BBC News, Washington President Obama gave Helen Thomas cupcakes on her 89th birthday
She is the only reporter yet to have their name engraved on a chair in the White House press briefing room.
But after five decades of covering the White House, Helen Thomas, 89, retired under a cloud on Monday - caught on camera saying Israeli Jews should "get the hell out of Palestine".
The controversy - for which she has apologised - is a bitter end to a storied career.
Born in 1920, Thomas started her life in journalism as a copy girl in small Washington newspaper and worked her way up to the middle seat of the front row of the briefing room, the seat that now bears her name.
Trailblazer
When she first started covering the White House in the early days of President John F Kennedy's administration, Thomas wasn't actually assigned the beat.
She just started showing up every day.
Thomas was a trailblazer: the first female president of the White House Correspondents Association (WHCA), the first female officer of the National Press Club and the only female print journalist to travel with President Richard Nixon on his first trip to China.
The unofficial dean of the White House press corps, Thomas worked for United Press International (UPI) for 57 years.
She left UPI after it was bought out by a company owned by Reverend Sun Myung Moon of the Unification Church, whose adherents are known colloquially as Moonies.
She described the acquisition as a "bridge too far" and soon took up her most recent position as a columnist for Hearst Newspapers.
'Inaugural moment'
In her day, she had a reputation as a tenacious reporter, unafraid to ask tough questions.
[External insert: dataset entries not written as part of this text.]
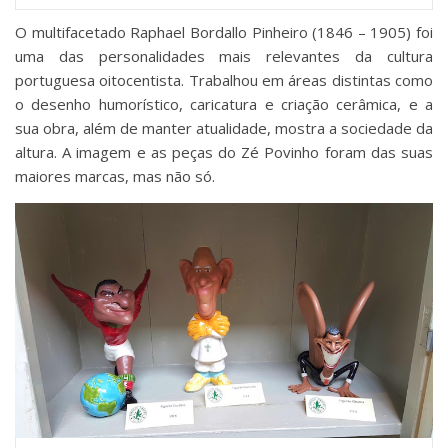
O multifacetado Raphael Bordallo Pinheiro (1846 – 1905) foi
uma das personalidades mais relevantes da cultura
portuguesa oitocentista. Trabalhou em áreas distintas como
o desenho humorístico, caricatura e criação cerâmica, e a
sua obra, além de manter atualidade, mostra a sociedade da
altura. A imagem e as peças do Zé Povinho foram das suas
maiores marcas, mas não só.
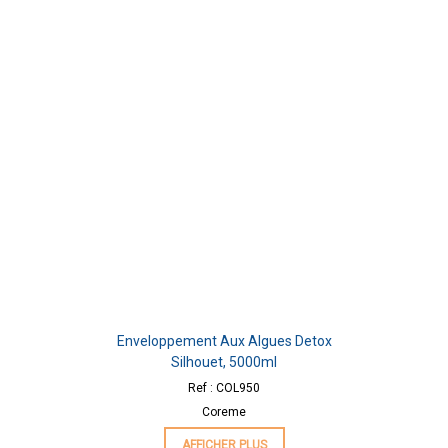
Enveloppement Aux Algues Detox
Silhouet, 5000ml
Ref : COL950
Coreme
AFFICHER PLUS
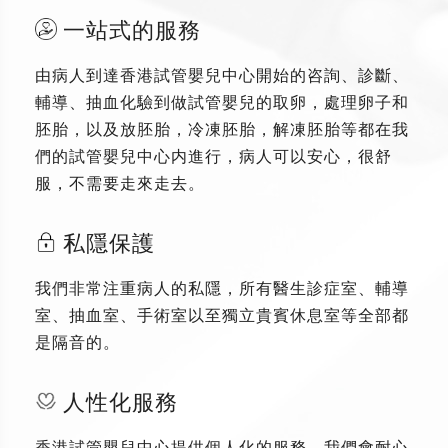
一站式的服務
由病人到達香港試管嬰兒中心開始的咨詢、診斷、
輔導、抽血化驗到做試管嬰兒的取卵，處理卵子和
胚胎，以及放胚胎，冷凍胚胎，解凍胚胎等都在我
們的試管嬰兒中心内進行，病人可以安心，很舒
服，不需要走來走去。
私隱保護
我們非常注重病人的私隱，所有醫生診症室、輔導
室、抽血室、手術室以至獨立貴賓休息室等全部都
是隔音的。
人性化服務
香港試管嬰兒中心提供個人化的服務，我們會耐心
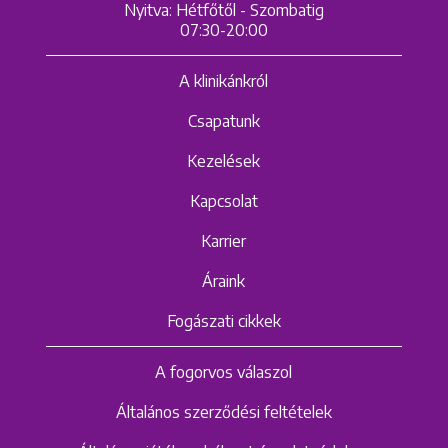
Nyitva: Hétfőtől - Szombatig
07:30-20:00
A klinikánkról
Csapatunk
Kezelések
Kapcsolat
Karrier
Áraink
Fogászati cikkek
A fogorvos válaszol
Általános szerződési feltételek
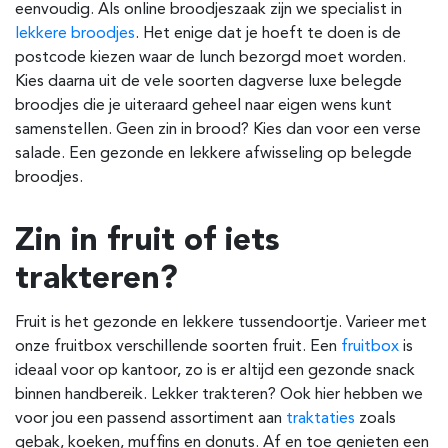
eenvoudig. Als online broodjeszaak zijn we specialist in
lekkere broodjes
. Het enige dat je hoeft te doen is de
postcode kiezen waar de lunch bezorgd moet worden.
Kies daarna uit de vele soorten dagverse luxe belegde
broodjes die je uiteraard geheel naar eigen wens kunt
samenstellen. Geen zin in brood? Kies dan voor een verse
salade. Een gezonde en lekkere afwisseling op belegde
broodjes.
Zin in fruit of iets
trakteren?
Fruit is het gezonde en lekkere tussendoortje. Varieer met
onze fruitbox verschillende soorten fruit. Een
fruitbox
is
ideaal voor op kantoor, zo is er altijd een gezonde snack
binnen handbereik. Lekker trakteren? Ook hier hebben we
voor jou een passend assortiment aan
traktaties
zoals
gebak, koeken, muffins en donuts. Af en toe genieten een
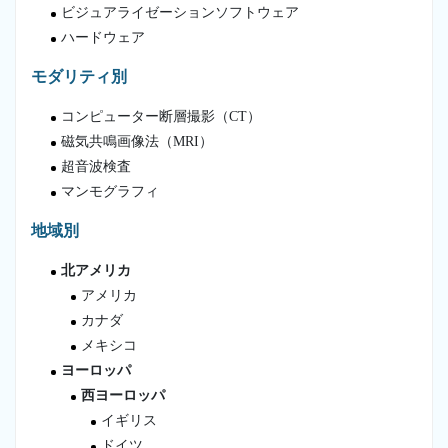
ビジュアライゼーションソフトウェア
ハードウェア
モダリティ別
コンピューター断層撮影（CT）
磁気共鳴画像法（MRI）
超音波検査
マンモグラフィ
地域別
北アメリカ
アメリカ
カナダ
メキシコ
ヨーロッパ
西ヨーロッパ
イギリス
ドイツ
Thomas, pictured with President Reagan in 1981, covered ten presidents
Persistent and energetic, being grilled by Thomas was almost a rite of passage for new presidents.
"This is my inaugural moment here. I'm really excited," President Obama joked after calling on Thomas in his first press conference as president.
Openly liberal, Thomas gained prominence with a new generation late in her career when videos of her aggressive questioning of President Bush and then White House spokesperson Dana Perino over the Iraq war went viral.
Her questions also brought criticism, particularly from conservatives who believe her reporting is biased.
On Monday, Thomas was denounced by former press secretaries and dropped from the speaking agency that books public appearances on her behalf.
Reporters though were spotted snapping photographs of her iconic seat in the briefing room, which the WHCA must now allocate to another outlet.